Is ABX finally Obsolete

Status
Not open for further replies.
Let me see if I can break this down in a way that helps you understand why we don't need to invent a better double blind methodology, even if any of us were qualified to design one...

Okay then we have a situation where an audiophile claims to hear something that is not confirmed by conventional measurements. Said audiophile accepts an ABX challenge. Hs results are statistically insignificant. He say score 10 out of 20.

Whether or not the results are statistically significant is not determined by the score. It is determined by the testing methodology, the number of trials, and the margin of error.

We can come to several conclusions. He could not reliably hear the difference. Or there is something wrong with the way he approached the test. The test is fundamentally flawed. Or I have suggested the he did not want thear a difference.

If the methodology is sound, and enough trials are run to exceed the margin of error, the audiophile's score of 10 correct out of 20 concludes, statistically, that he could not reliably hear the difference. Period. Not I, or anyone with any sense, would argue that ABX testing is conclusive regardless of the quality of the execution. I've run quite a few casual, blind A/B listening test on myself, at home. I understand that I've only made a point for myself when I've done so. I can't speak for anyone else, but that kind of ABX testing is not what I'm talking about here. I'm talking about the kind Meyer and Moran did. The kind Stereophile did in comparing amps years ago, the kind Harman is doing all the time in their labs.

Many have suggested the problem is auditory memory.

Many have. It is well-understood, in scientific, not audiophile circles, that subtle differences are most reliably detected through quick switching. All hearing tests are based on this understanding. Would you endeavor to re-design your opthamologists vision test if you didn't like the results? Would you insist on a whole new, self-designed testing methodology because you were seeing an H instead of an A on that fourth line down? Or would you, perhaps, accept that the collected wisdom of the people who have long designed and excecuted vision tests might be more rational than your desire to have 20/20 vision?

Although it is often stated you could listen as long as you like, rapid switching is a much more cost effective method.

Eliminate "cost" from the sentence above and you have embraced the collective scientific wisdom.

Surely even proponents of ABX do not think it is perfect. Perhaps we can come up with a better double blind methodology with getting offended and calling each other names.

I don't think anything is perfect and I have no interest in calling you names, Gregg, but we're going to need an audiologist, a research scientist and a statistician to come up with a better methodology. This one is a tested, tweaked and widely accepted method of testing the perception of sensory differences including and beyond audio. The only place I'm aware of that it is broadly considered to be invalid is on audiophile forums. Even wine snobs seem to accept the results more gracefully.

Tim
 
Tim I do not feel the need to list everything I have done or read on ABX. In fact I sort of wish I could ignore it. I could challenge your hypotheticals. See above. I think I have done enough of that in this thread. I already posted on this site the methodology for proving the null set.

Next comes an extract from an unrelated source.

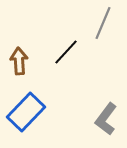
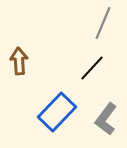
black line: moved 26 px right, 16 px down
blue rectangle: moved 31 px right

Look here. A common misconception is that failing to prove existence an audible difference is proof of a lack audible difference. See http://en.wikipedia.org/wiki/Statistical_power
 
Last edited:
Tim I do not feel the need to list everything I have done or read on ABX. In fact I sort of wish I could ignore it. I could challenge your hypotheticals. See above. I think I have doen enough of tht in this thread. I already posted ob thie site the methodology for proving the null set.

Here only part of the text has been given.